Grupa młodych mieszkańców Gostynia, która lubi aktywnie spędzać czas wolny i doskonalić wyrafinowaną jazdę na rowerze czy rolkach, zaniepokoiła się zniszczeniami w gostyńskim skateparku. Zainteresowani zwrócili uwagę, że bardzo zużyte są już urządzenia skateparku, który znajduje się przy ul. Leszczyńskiej, na tzw. „wałach”. Ponieważ razem lubią tam spędzać czas, nie potrafią wyobrazić sobie parku „na wałach” bez najważniejszych elementów.

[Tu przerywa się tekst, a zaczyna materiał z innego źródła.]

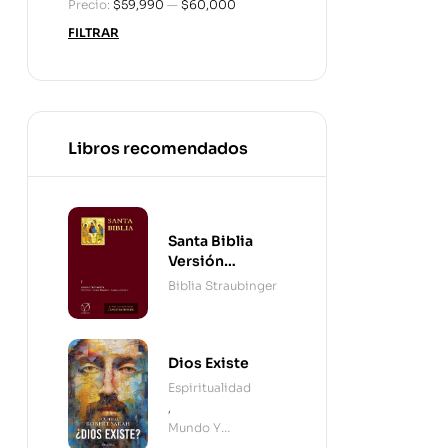
Precio:
$59,990
—
$60,000
FILTRAR
Libros recomendados
Santa Biblia
Versión
Straubinger - 2
Biblia Straubinger
Tomos
Dios Existe
Espiritualidad
,
Mundo Y
Cristianismo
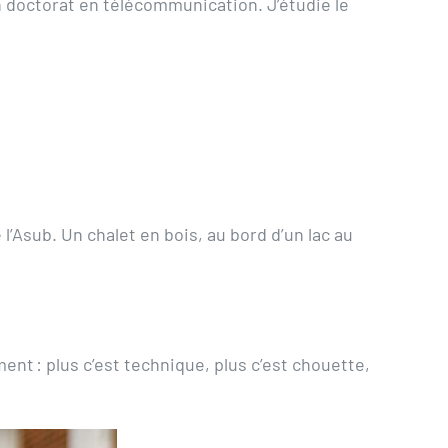
n doctorat en télécommunication. J’étudie le
’Asub. Un chalet en bois, au bord d’un lac au
t : plus c’est technique, plus c’est chouette,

O wsparcie zgłosili się do radnego Mateusza Matysiaka. A on przedstawił ich stanowisko na ostatniej sesji Rady Miejskiej w Gostyniu.
- Młodzi ludzie są zaniepokojeni zniszczeniami. Zwracają też uwagę na zaniedbany teren, skarpę wokół skateparku. Chcieliby, aby urządzenia były naprawione - mówił radny. - Pojechałem tam osobiście sprawdzić, zobaczyć, zweryfikować informacje. Rzeczywiście jest kilka uszkodzonych elementów - dodał.
Poproszony o interwencję radny złożył wniosek, by gruntownie posprzątać teren wokół konstrukcji i naprawić elementy skateparku - głównie części drewniane, które już się zużyły.
- Trzeba też coś zrobić ze skarpą, która leży przy skateparku. Na niej faktycznie nic nie rośnie, jest zaniedbana - zasugerował Mateusz Matysiak. Radny uważa, że najwyższy czas pomyśleć o gruntownym remoncie skateparku i terenu dookoła niego.
Podobnego zdania jest Marcin Krawiec, dyrektor Zakładu Gospodarki Komunalnej w Gostyniu. Przypomina, że obiekt ma już około 10 lat, jest wykorzystywany przez ludzi, którzy aktywnie lubią spędzać wolny czas, zwłaszcza na rowerze czy rolkach.
- Są użytkownicy, którzy dobrze sobie radzą, z zaawansowanymi umiejętnościami. Przychodzą też młodsi, którzy dopiero się uczą. Na pewno zamontowane tam elementy są wykorzystywane - zauważa Marcin Krawiec. Dyrektor gostyńskiej „komunalki” sugeruje, że porządki w skateparku mogłyby rozpocząć się od doprowadzenia do ładu skarp. Należałoby też przeprowadzić drobne naprawy wykorzystanych konstrukcji. Gmina myśli o tym, aby kompleksowo go wyremontować. Teren jest jednak trudny do utrzymania, skarpy są podmywane wodą, a w tym roku, kiedy jest tak sucho, nawet trawa nie chce rosnąć.